## Excerpted records
-=-=-=-=-
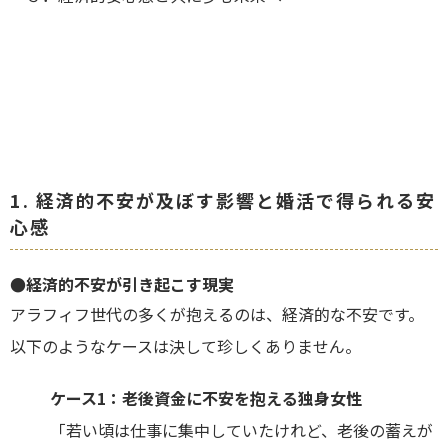
1. 経済的不安が及ぼす影響と婚活で得られる安
心感
●経済的不安が引き起こす現実
アラフィフ世代の多くが抱えるのは、経済的な不安です。
以下のようなケースは決して珍しくありません。
ケース1：老後資金に不安を抱える独身女性
「若い頃は仕事に集中していたけれど、老後の蓄えが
-=-=-=-=-
## Your goal
Your reply must contain each entry exactly as written and no pictures.

## Result of this task
1. 経済的不安が及ぼす影響と婚活で得られる安
心感
●経済的不安が引き起こす現実
アラフィフ世代の多くが抱えるのは、経済的な不安です。
以下のようなケースは決して珍しくありません。
ケース1：老後資金に不安を抱える独身女性
「若い頃は仕事に集中していたけれど、老後の蓄えが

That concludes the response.